Reflections from Parenting magazine’s Mom Congress
Back in February a friend, formerly of Cooper-Young and currently of Pasadena, CA, forwarded an email telling me about a competition a magazine was holding to send moms involved in education to Washington, DC. Susan’s e-mail said, “Mandy, this is totally last minute, but I saw this and immediately thought of you. You’d be perfect! But you have to apply today.” What would I be perfect for? Apparently my dear friend thought I should join moms from across the country that are involved in educational advocacy and be part of Parenting magazine’s Mom Congress.
I really appreciated my friend for thinking I could do this. But I read the instructions and sighed at the required 300 word essay. I’d worked all day, and I had two kids to feed and do homework with. I just didn’t have time to write an essay. Later that night my husband was gone, and I was fiddling around on Facebook at 10pm and remembered that e-mail from Susan. Before shutting down the computer, I wrote out three short paragraphs describing my amazing journey as a community and parent advocate at Peabody Elementary over the last several years.
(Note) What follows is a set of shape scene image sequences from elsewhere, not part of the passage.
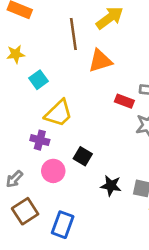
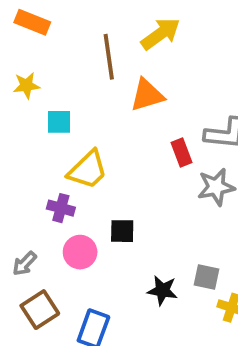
cyan square: (38, 80) -> (59, 122), turned 36
red rectangle: (124, 101) -> (182, 153), turned 48
black square: (83, 156) -> (122, 231), turned -30
black star: (111, 186) -> (162, 290), moved

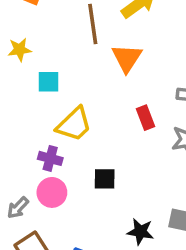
orange triangle: (147, 95) -> (127, 58), turned -40
red rectangle: (182, 153) -> (145, 118), moved
pink circle: (80, 252) -> (52, 192), moved

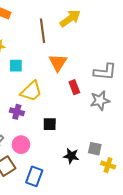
orange triangle: (127, 58) -> (58, 63), moved
pink circle: (52, 192) -> (21, 145), moved

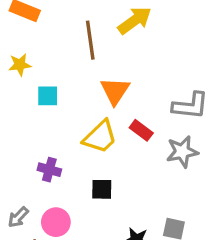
red rectangle: (74, 87) -> (141, 130), turned -32
yellow trapezoid: (31, 91) -> (100, 137), moved

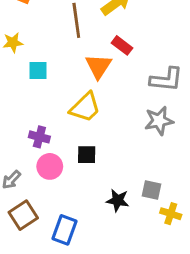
red rectangle: (141, 130) -> (122, 45), moved
pink circle: (56, 222) -> (50, 166), moved

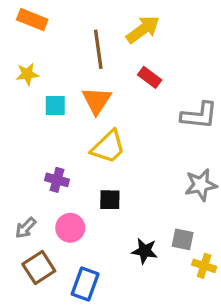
orange triangle: (98, 66) -> (97, 101), moved
gray star: (159, 121) -> (201, 185), moved
pink circle: (50, 166) -> (70, 228), moved

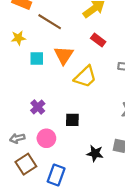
brown line: (98, 49) -> (50, 22), moved, turned -50
yellow trapezoid: (108, 147) -> (85, 77), moved
purple cross: (57, 180) -> (38, 107), turned 32
gray arrow: (26, 228) -> (17, 138), turned 32

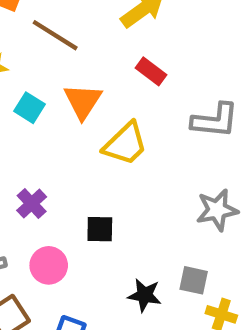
cyan square: (37, 58) -> (29, 108), turned 32

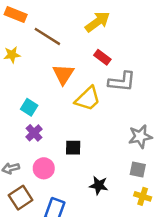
cyan square: (29, 108) -> (29, 107), moved
gray L-shape: (215, 120) -> (122, 82), moved
gray square: (194, 280) -> (138, 170), moved

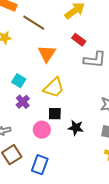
yellow trapezoid: (88, 99) -> (54, 88), moved
pink circle: (44, 168) -> (42, 130), moved
black star: (99, 185) -> (76, 128), moved

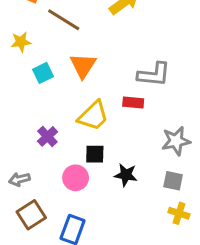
red rectangle: (79, 40) -> (133, 102), moved, turned -32
cyan square: (19, 81) -> (43, 73), moved, turned 32

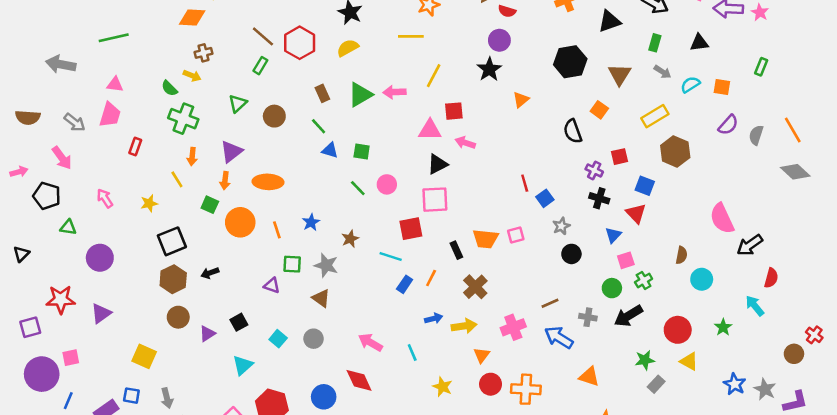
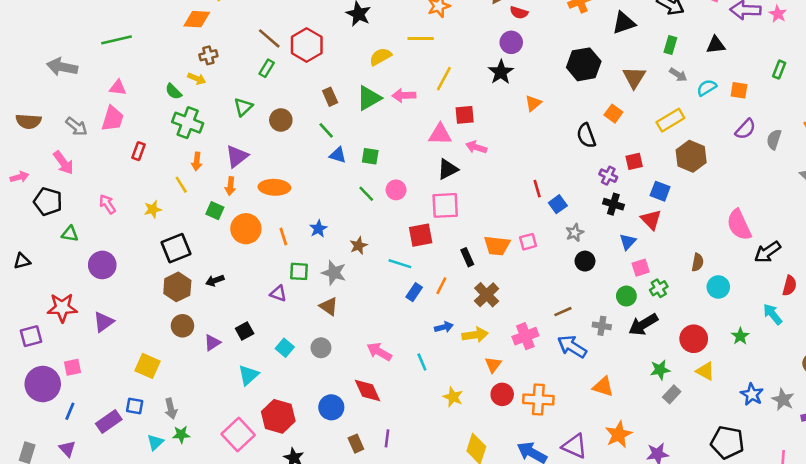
yellow semicircle: (348, 48) -> (380, 57), moved
black triangle: (21, 254) -> (22, 261), turned 30

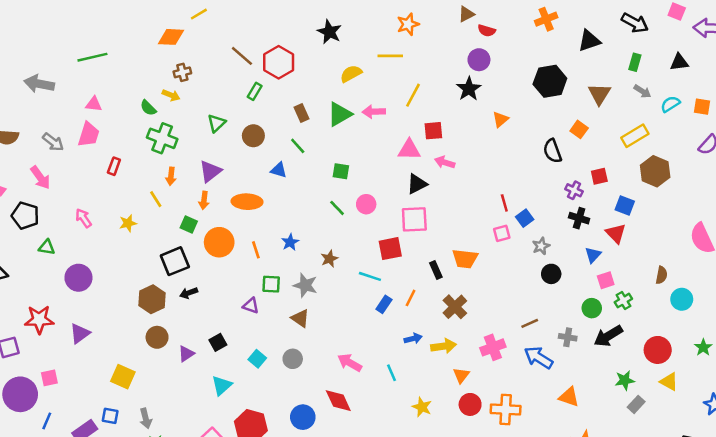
green rectangle: (267, 68) -> (255, 91), moved
blue triangle: (338, 155) -> (279, 170), moved
pink square: (528, 242) -> (502, 233), moved
black square: (176, 248) -> (175, 261), moved

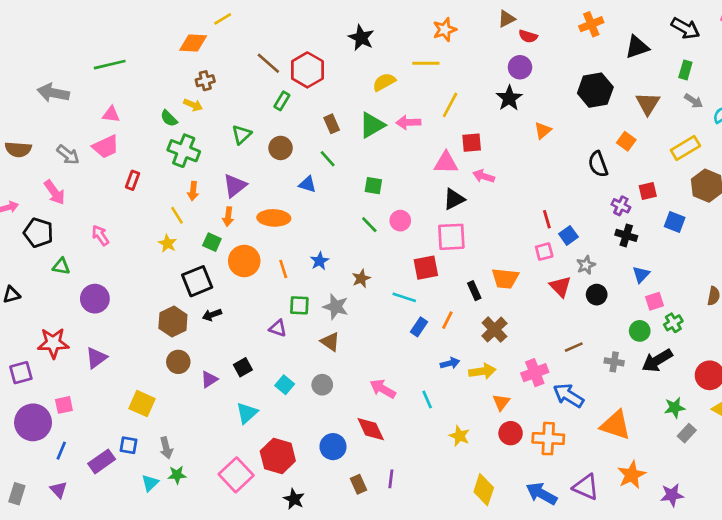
pink trapezoid: (89, 134) -> (106, 147), turned 48
yellow star: (128, 223) -> (168, 243), moved, turned -30
red triangle: (616, 233) -> (560, 287), moved
blue arrow: (539, 358) -> (568, 395), moved
orange triangle: (569, 397) -> (615, 425), size x1.4

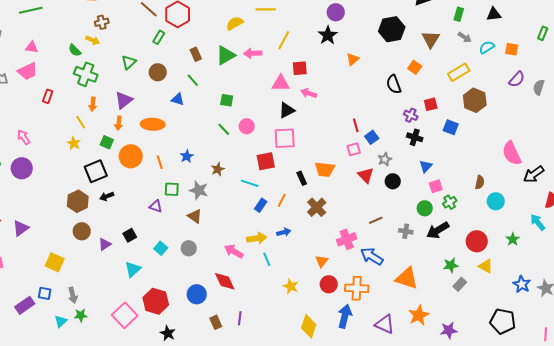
purple circle: (95, 299) -> (22, 168), moved
yellow arrow: (482, 371) -> (257, 238), moved
blue arrow: (541, 494) -> (345, 316), moved, turned 75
I hit send, and along with it said a short prayer. “God, if this is supposed to be part of my journey, make it happen.” Then I went to bed and didn’t think much of it again.
Three weeks later, as I was with my family at the zoo, my phone buzzed telling me I’d received an email. I had been chosen to be the Tennessee delegate at Mom Congress in April, which included a 4 day, all-expenses paid trip to Washington, DC. I was stunned. Then I opened the attachment with the itinerary. In the world of education, the names of the speakers were the All-Stars: Arne Duncan, Michelle Rhee, Jamie Oliver, The Gates Foundation, and so many more. Each forum would be a panel discussion with Q&A time on topics like school nutrition, bullying prevention, early childhood education, early literacy, rallying parents, and finding funding. I’ve been to conferences before, but this would be different.
It is hard to put into words what I experienced during my week at Georgetown University. Each experience was priceless. The 51 moms I met all shared amazing, unique journeys of advocacy. I felt anger when I heard from the Idaho delegate that her schools can only afford to run 4 days a week and have cut all arts programs. I felt compassion when I heard the Iowa delegate’s sold out passion for the foster care children in her city. I felt nausea when I saw pictures from the anonymous Mrs. Q, who ate a school lunch every day for a year and blogged to tell about it. I felt delight eating a Jamie Oliver-cooked school lunch! I felt giddy when a Kennedy walked in the room (Mark Kennedy Shriver of Save the Children). I felt the burden and intensity of educational leaders who are trying to change the systems. I felt inspired as we dreamed of what could be! I felt humbled as I toured the Capital Building and sat on the House floor where our nation’s leaders have been passing laws for 150 years. I felt empowered as I walked across the street to the Longworth House Office Building to meet with my own Congressman, Steve Cohen, asking him to vote for the Family Engagement in Education Act that was to be presented to Congress that week. I felt validated as Mr. Cohen listened to my story and concerns and offered his encouragement and support. The emotional list goes on and on.
I am still overwhelmed and inspired. I wish our entire community could have experienced Mom Congress with me. My advocacy story is not just mine; it belongs to all of us. We are part of a neighborhood renaissance in our little corner of the world, and our neighborhood school is benefiting from partnerships within our community. As I teach full-time at two other schools in our city, I know that our advocacy efforts cannot stop at one school. After experiencing Mom Congress I am more fueled than ever to challenge parents, neighbors, and businesses to partner with schools to see education reform happen in our nation. In a day when teachers are told to teach longer and work harder, we must be their cheerleaders and encouragers. It is a difficult time to be a teacher, and they must know that we appreciate them. And most importantly, we must be advocating for children at every level on every issue. As I heard from our nation’s top educational leaders over and over again, “Moms and dads need to be running the show.” We need to be the loudest voices representing our most precious citizens. They are our future.